El Burhan demands UK apologies to Sudan for colonial crimes
The chairman of the Transitional Sovereignty Council and Commander of the Sudan Armed Forces (SAF), Lt Gen Abdelfattah El Burhan, has asked the United Kingdom to provide an official apology for crimes committed during the British colonial era in a speech on Tuesday. He further denied rumours that the SAF and the paramilitary Rapid Support Forces (RSF) will take up arms against each other.
In a speech celebrating the 124th anniversary of the Battle of Karari between the British army and Sudanese Mahdist forces, El Burhan described the British actions as a crime against humanity that should be accounted for.
“They (British forces) committed murder and atrocities for four days after the battle,” said El Burhan, before going on to describe British actions as “tantamount to genocide and ethnic cleansing”.
The Battle of Karari, also known as the Battle of Omdurman, was fought on September 2, 1898 between British-Egyptian and Sudanese Mahdist forces in an area just north of Omdurman.
The British Government has not replied to the apology request. In 2008, the now-ousted President Omar Al Bashir, also called for Britain and other western countries to apologise for the ‘massacres’ that took place in Sudan and other countries, and to return what had been stolen.
Rapid Support Forces
During the same speech, El Burhan said that the Sudanese army and the RSF would not take up arms against each other, accusing unnamed groups of attempting to sow division between the two military institutions.
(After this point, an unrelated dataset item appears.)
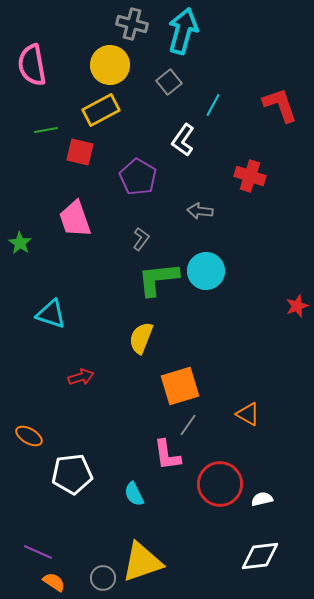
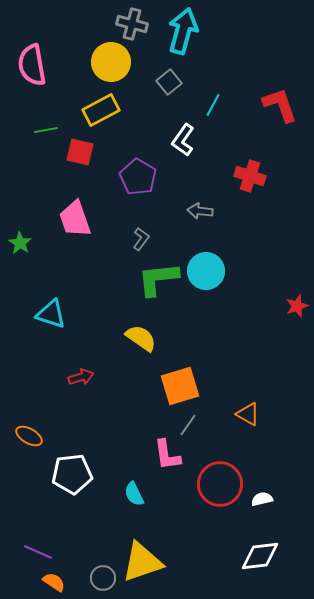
yellow circle: moved 1 px right, 3 px up
yellow semicircle: rotated 104 degrees clockwise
“The army and the Rapid Support Forces are one entity, so do not try to create discord between us,’ warned El Burhan.
The RSF, in Arabic El Guwat El Daam El Saree, is a large paramilitary group headed by Sudan’s Vice President of the Sovereignty Council Lt Gen Mohamed ‘Hemeti’ Dagalo.
The militia was created in 2013 to fight armed rebel groups throughout Sudan. Its members were recruited for a large part from the janjaweed militia groups who fought for the government in Darfur since war broke out in the region in 2003, though recruitment continued in the following years.
During the era of Al Bashir, the RSF operated under the command of the National Intelligence and Security Service (NISS), which is accountable to the Sudanese president. Hemeti, a former commander of the paramilitary Border Guards and Janjaweed militia leader, commanded the militia on the ground.
The RSF gained significance outside Sudan, when it joined the Saudi-led military coalition fighting against the Houthi rebels in Yemen. Most of the militiamen sent to Yemen were young men from Darfur and Kordofan. Many were killed and wounded.
Former rebel movements that signed the Juba Peace Agreement on October 3, 2020 have long called for all of Sudan’s armed forces to merge, along with, changes in army leadership.
According to a recent report by the Washington-based NGO C4ADS, military actors in Sudan have, over time, accumulated vast wealth and power through their strong ties to Sudan’s financial institutions and export of natural resources.
* C4ADS is a non-profit organisation dedicated to data-driven analysis and evidence-based reporting of conflict and security issues worldwide. Breaking the Bank, How Military Control of the Economy Obstructs Democracy in Sudan was published on June 29.